By marrying together the design and construction aspects, such as in a design-build (DB) or other alternative project delivery method, technology integration is managed by the contractor and design team internally. In particular when operations and maintenance (O&M) components are added, such as in a DBOM or DBFOM/P3, the long-term concerns relating to ensuring efficient use and management of the innovative technology during the entire project lifecycle is managed by the project developer/ contractor.
There are advantages in incorporating the O&M aspects with design and construction. P3 developers, in many cases, will have implemented the technology being considered for implementation on other public projects. There is the opportunity for direct transfer of lessons learned and improvements in design and construction as a result of struggles encountered during the operations and maintenance of other projects before it is “too late” because contract documents have been advertised with one particular prescriptive specification incorporated.
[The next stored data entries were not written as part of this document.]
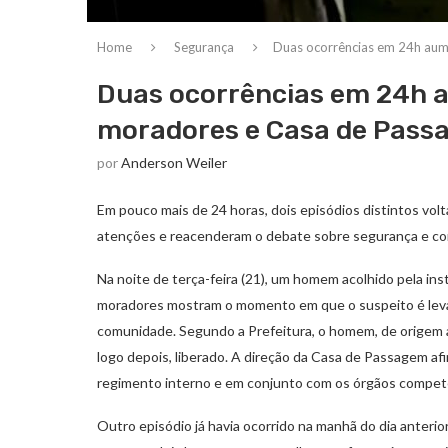
Home
Segurança
Duas ocorrências em 24h aum
Duas ocorrências em 24h 
moradores e Casa de Pass
por
Anderson Weiler
Em pouco mais de 24 horas, dois episódios distintos vol
atenções e reacenderam o debate sobre segurança e con
Na noite de terça-feira (21), um homem acolhido pela ins
moradores mostram o momento em que o suspeito é leva
comunidade. Segundo a Prefeitura, o homem, de origem a
logo depois, liberado. A direção da Casa de Passagem a
regimento interno e em conjunto com os órgãos compet
Outro episódio já havia ocorrido na manhã do dia anterio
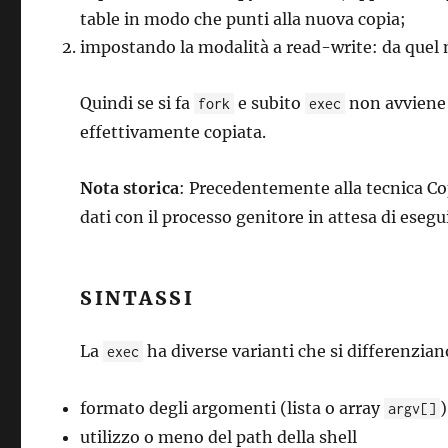
table in modo che punti alla nuova copia;
impostando la modalità a read-write: da quel 
Quindi se si fa
e subito
non avviene 
fork
exec
effettivamente copiata.
Nota storica
: Precedentemente alla tecnica Co
dati con il processo genitore in attesa di esegu
SINTASSI
La
ha diverse varianti che si differenzian
exec
formato degli argomenti (lista o array
)
argv[]
utilizzo o meno del path della shell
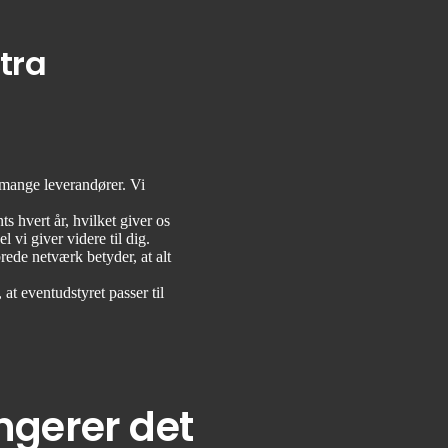
tra
 mange leverandører. Vi
nts hvert år, hvilket giver os
l vi giver videre til dig.
ede netværk betyder, at alt
 at eventudstyret passer til
ngerer det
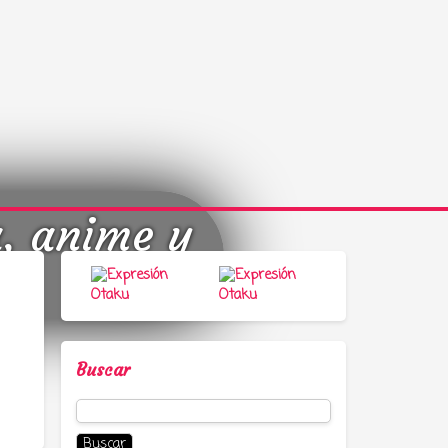
a, anime y
Buscar
Buscar:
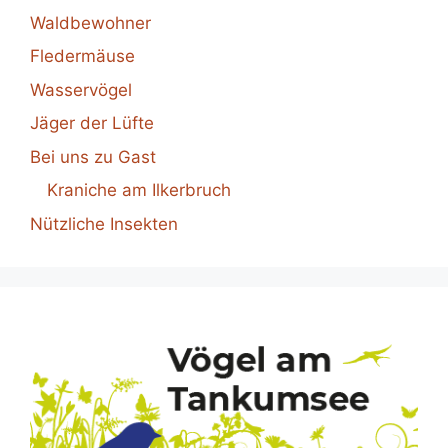
Waldbewohner
Fledermäuse
Wasservögel
Jäger der Lüfte
Bei uns zu Gast
Kraniche am Ilkerbruch
Nützliche Insekten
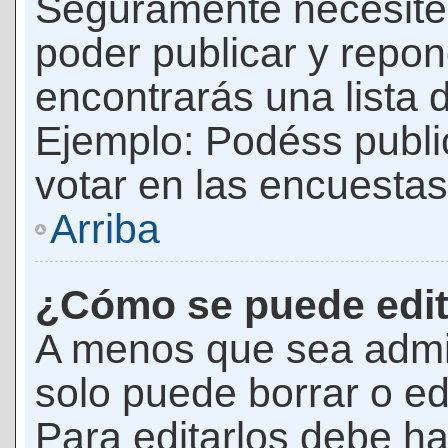
Seguramente necesites
poder publicar y repon
encontrarás una lista 
Ejemplo: Podéss publ
votar en las encuestas,
Arriba
¿Cómo se puede edit
A menos que sea admi
solo puede borrar o ed
Para editarlos debe ha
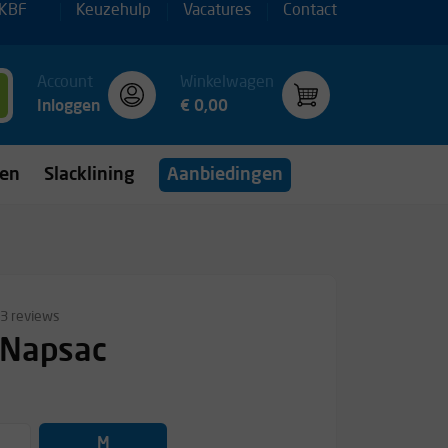
 KBF
Keuzehulp
Vacatures
Contact
Account
Winkelwagen
Inloggen
€ 0,00
gen
Slacklining
Aanbiedingen
3 reviews
 Napsac
M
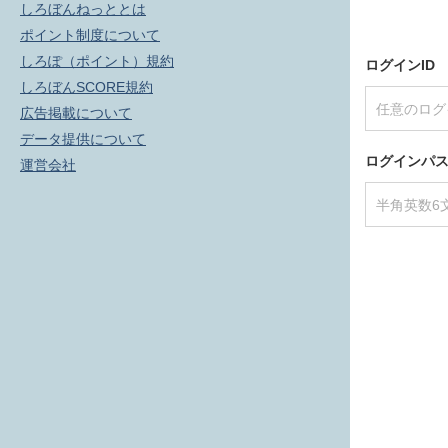
しろぼんねっととは
ポイント制度について
しろぽ（ポイント）規約
ログインID
しろぼんSCORE規約
広告掲載について
データ提供について
ログインパ
運営会社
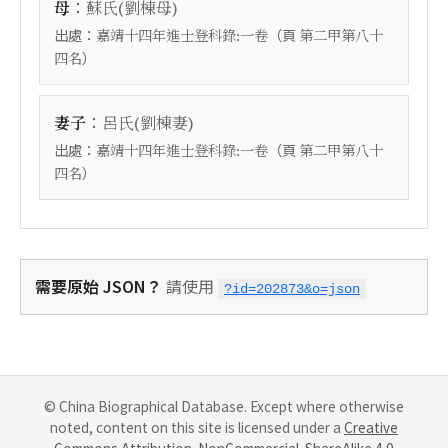
：
母
蘇氏(劉棟母)
出處：
（頁
嘉靖十四年進士登科錄:一卷
第二甲第八十
）
四名
：
妻子
呂氏(劉棟妻)
出處：
（頁
嘉靖十四年進士登科錄:一卷
第二甲第八十
）
四名
需要原始 JSON？
請使用
?id=202873&o=json
© China Biographical Database. Except where otherwise
noted, content on this site is licensed under a
Creative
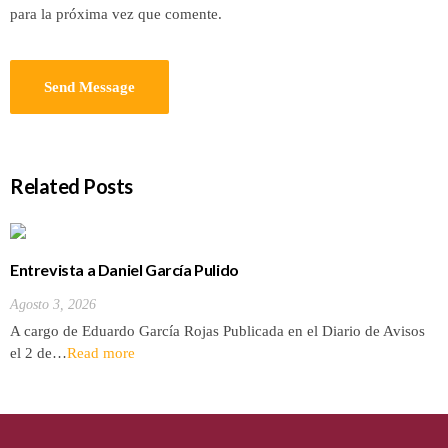
para la próxima vez que comente.
Related Posts
Entrevista a Daniel García Pulido
Agosto 3, 2026
A cargo de Eduardo García Rojas Publicada en el Diario de Avisos
el 2 de…
Read more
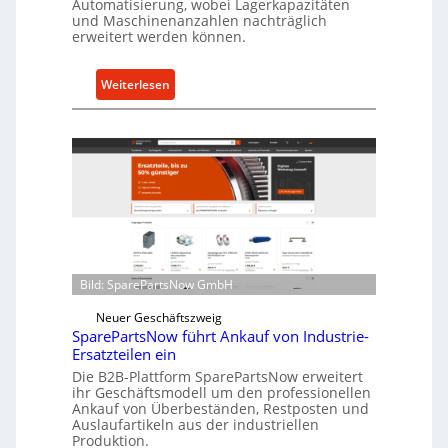
Automatisierung, wobei Lagerkapazitäten
s
und Maschinenanzahlen nachträglich
c
erweitert werden können.
h
u
:
Weiterlesen
t
C
z
e
f
l
ü
l
r
r
i
o
n
e
d
n
i
t
r
Bild: SparePartsNow GmbH
w
e
i
Neuer Geschäftszweig
k
SparePartsNow führt Ankauf von Industrie-
c
t
Ersatzteilen ein
k
e
Die B2B-Plattform SparePartsNow erweitert
e
A
ihr Geschäftsmodell um den professionellen
l
Ankauf von Überbeständen, Restposten und
n
t
Auslaufartikeln aus der industriellen
t
Produktion.
X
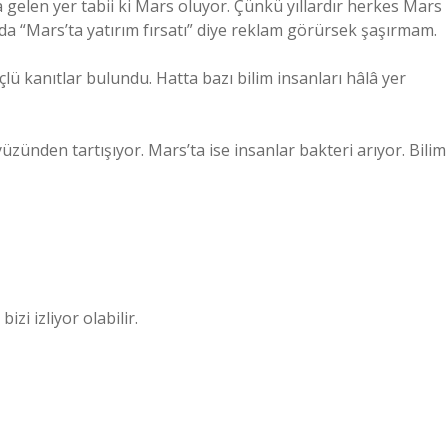
gelen yer tabii ki Mars oluyor. Çünkü yıllardır herkes Mars
a “Mars’ta yatırım fırsatı” diye reklam görürsek şaşırmam.
lü kanıtlar bulundu. Hatta bazı bilim insanları hâlâ yer
zünden tartışıyor. Mars’ta ise insanlar bakteri arıyor. Bilim
i izliyor olabilir.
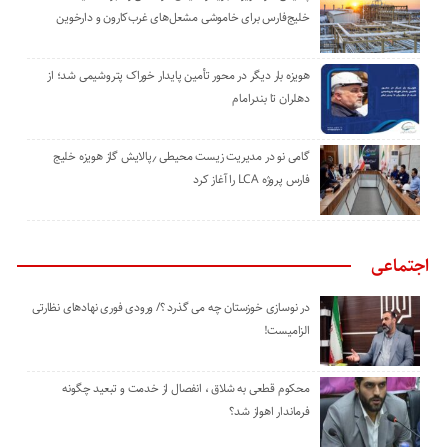
خلیج‌فارس برای خاموشی مشعل‌های غرب‌کارون و دارخوین
هویزه بار دیگر در محور تأمین پایدار خوراک پتروشیمی شد؛ از
دهلران تا بندرامام
گامی نو در مدیریت زیست ‌محیطی ٫پالایش گاز هویزه خلیج
‌فارس پروژه LCA را آغاز کرد
اجتماعی
در نوسازی خوزستان چه می گذرد ؟/ ورودی فوری نهادهای نظارتی
الزامیست!
محکوم قطعی به شلاق ، انفصال از خدمت و تبعید چگونه
فرماندار اهواز شد؟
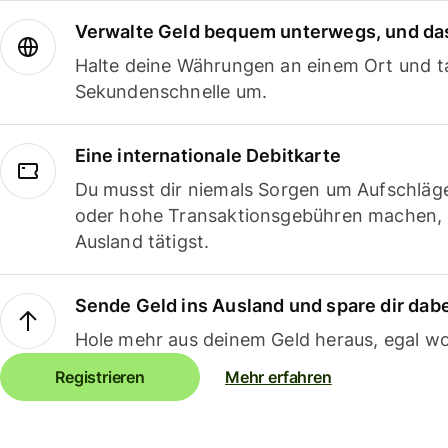
Verwalte Geld bequem unterwegs, und das
Halte deine Währungen an einem Ort und ta
Sekundenschnelle um.
Eine internationale Debitkarte
Du musst dir niemals Sorgen um Aufschläg
oder hohe Transaktionsgebühren machen,
Ausland tätigst.
Sende Geld ins Ausland und spare dir dab
Hole mehr aus deinem Geld heraus, egal wo
Registrieren
Mehr erfahren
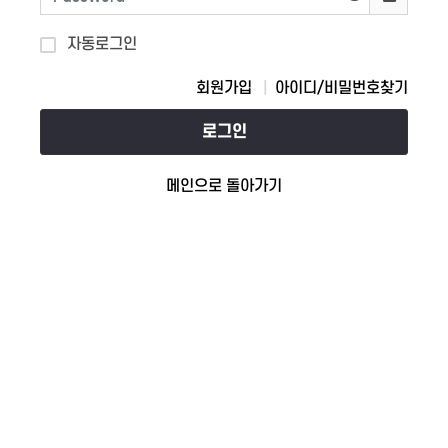
자동로그인
회원가입
아이디/비밀번호찾기
로그인
메인으로 돌아가기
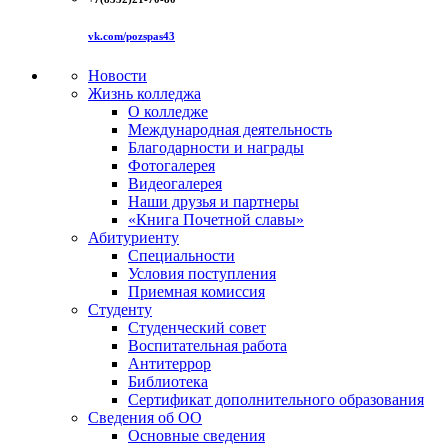
vk.com/pozspas43
Новости
Жизнь колледжа
О колледже
Международная деятельность
Благодарности и награды
Фотогалерея
Видеогалерея
Наши друзья и партнеры
«Книга Почетной славы»
Абитуриенту
Специальности
Условия поступления
Приемная комиссия
Студенту
Студенческий совет
Воспитательная работа
Антитеррор
Библиотека
Сертификат дополнительного образования
Сведения об ОО
Основные сведения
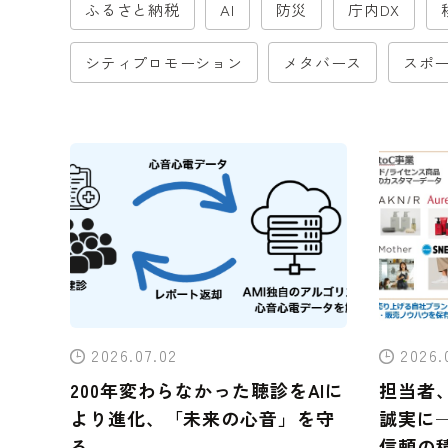
ふるさと納税
AI
防災
庁内DX
シティプロモーション
メタバース
スポー
2026.07.02
2026.
200年変わらなかった聴診をAIに
担当者
より進化、「未来の心音」を守
誠実に
る
信頼の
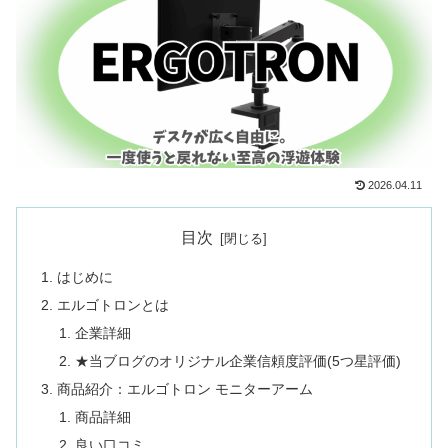
2026.04.11
目次
はじめに
エルゴトロンとは
企業詳細
★当ブログのオリジナル企業信頼度評価(5つ星評価)
商品紹介：エルゴトロン モニターアーム
商品詳細
良い口コミ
Advantages also exist where a new technology – whether a wastewater treatment process, desalination, or another – is being incorporated by a public owner. In these cases, existing O&M staff may not have extensive understanding and expertise operating particularly new or innovative technologies incorporated. By utilizing the developer’s O&M staff synergies and elations with the design and construction team are more readily developed. In some jurisdictions, the idea of contracted operations and maintenance is not palatable for political, labor agreement, or other reasons. In these cases, an initial O&M start-up/warranty period with transferrable training can sometimes be incorporated alongside public sector O&M staff.
P3s have been more extensively used in the U.S. in transportation-related transactions but their occurrence in the water sector has thus far been relatively limited.While interest in P3s within water has continued to increase, there must be a specific, thoughtful process carried out to determine which projects are best for consideration under the P3 method. Correct contract structuring, with appropriate risk allocations and a solid procurement process is essential to delivering a successful P3 project.
It is easy for public water utilities to feel that P3s are not a useful tool in their project delivery toolbox – after all, water utilities enjoy excellent credit ratings and have access to low cost lending, so why bother incorporating private capital? It is shortsighted to look past the benefits associated with a comprehensive developer-provided solution, and the benefit of oversight from the involvement of private equity providers and private lenders, to facilitate the incorporation of new and innovative technologies. The value of these benefits can far exceed the cost of incorporating capital, and provides excellent incorporation with the new USEPA WIFIA program.
While it may seem appealing to transfer away a comprehensive list of project risks to the private sector, public owners pay dearly when approaching a procurement with this mindset. Not all risks are appropriately managed by the private sector, such as risks related to government approvals. Others may be best shared between the public and private sector, such as the risks for rising utility costs or similar. A thoughtful procurement process will include a detailed exploration of the opportunities for technology innovation on the project, along with a review of the public owner’s appetite for risk which will shape and guide the risk allocation project in the procurement documents.